年代戦争の例。水平の国境を上下に位置する領土が攻め込む対象となる。攻め込む面積が大きいほど相手の守備兵も多くなるため、こちらも兵士を増やして臨む必要がある。

 戦闘は選択された範囲をすべて奪うか、自国の兵士をすべて消耗するまで続きます(オート戦闘の場合)。なので、仕掛ける相手の領土が大きければ多いほど資金と兵士を消耗する総力戦となります。手動戦闘の場合は、途中で撤退することもできますが、撤退を繰り返すと、戦争のコスパが悪くなります。例えば100の兵力で攻め込んで、兵士が30にまで減ったので撤退したとします。兵士を温存することはできますが、お金は返ってきません。100の兵力で戦争を仕掛けた時点で、100のお金を消費してしまうのです。なので、あまり撤退前提での戦争を繰り返すと資金がショートしてしまいます。逆に、自国の兵力が0になると、戦争の最初のターン(戦争自身もターン制のバトルです)で自軍が混乱し、動けなくなってしまいます。兵士が0になると、とたんに周辺国がハイエナの如く攻め込んできます(笑)。周囲を複数の国に囲まれていると、次々に攻め込まれ、あっという間に領土を失ってしまいます。成すすべもないまま領土を奪われていくので、本当に恐ろしいというか、鬼畜です(ノД`)・゜・。

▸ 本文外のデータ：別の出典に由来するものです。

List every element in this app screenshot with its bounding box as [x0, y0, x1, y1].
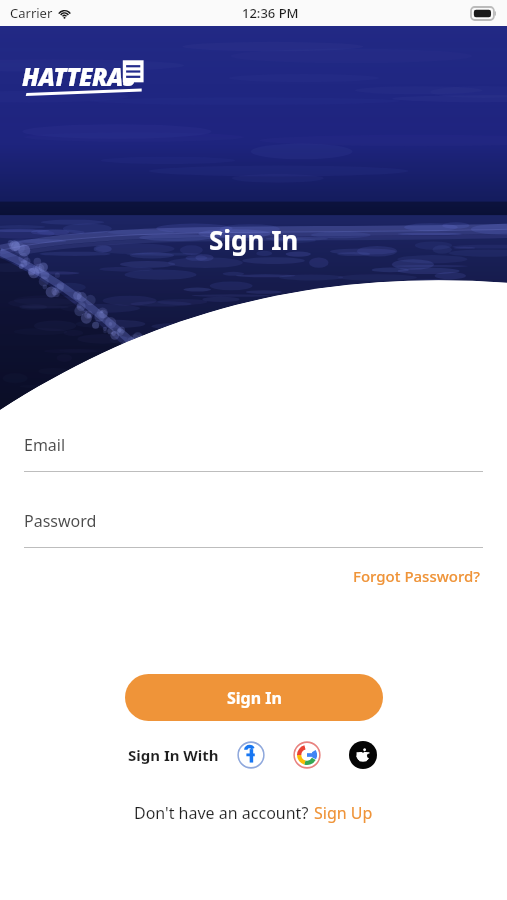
- staticText: Sign Up: [314, 802, 373, 824]
- staticText: Don't have an account?: [134, 802, 313, 824]
- staticText: Sign In: [209, 222, 299, 257]
- button[interactable]: Sign in with Facebook: [235, 739, 267, 771]
- staticText: HATTERAS: [22, 60, 136, 93]
- button[interactable]: Sign in with Apple: [347, 739, 379, 771]
- button[interactable]: Password: [24, 510, 483, 548]
- button[interactable]: Sign in with Google: [291, 739, 323, 771]
- staticText: Password: [24, 510, 97, 532]
- staticText: Sign In With: [128, 745, 219, 765]
- staticText: Email: [24, 434, 66, 456]
- staticText: Carrier: [10, 4, 53, 22]
- staticText: Sign In: [227, 687, 282, 709]
- button[interactable]: Sign In: [125, 674, 383, 721]
- button[interactable]: Email: [24, 434, 483, 472]
- staticText: 12:36 PM: [242, 4, 299, 22]
- button[interactable]: Forgot Password?: [351, 562, 483, 590]
- staticText: Forgot Password?: [353, 566, 481, 586]
- button[interactable]: Sign Up: [313, 799, 374, 827]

 また、これが非常に重要なのですが、相手の領土を全て奪うと、滅亡した相手国の所有する資産の一部を得ることができます。重要なことは、いくら自分が頑張って相手の領土を削っても、最後に滅亡させた人が資産をもらっていくんですね。ここで重要になるのがスピードで、自分が先に他国に戦争を仕掛けられるかは、スピードの値によって順番が決まるようです。自国のスピードパラメータが低いと、せっかく苦労して弱らせたのに、一番おいしいところを最後に持っていかれてしまうことも多々。ここは囲碁のような戦術が必要です。例えば相手の領土を囲い込むように侵攻し、相手が自国以外と隣接しないようにすれば、誰にも邪魔されることなく最後に料理することができます。みながまだ弱小で群雄割拠している序盤は、こうした戦略を考えるのが一つの醍醐味ですね。相手の資産を奪えるかどうかは、序盤の進展で非常に重要になります。資産を奪えないと開発に時間がかかり、周辺国も強大になってしまうからです。

 以上が、本ゲームの概略になります。戦争(戦闘)においても、様々なコマンドや、王に付与されたパラメータによって駆け引きがあるのですが、これを書くと今日が終わってしまうので、今回はこの辺りで終わりにしたいと思います。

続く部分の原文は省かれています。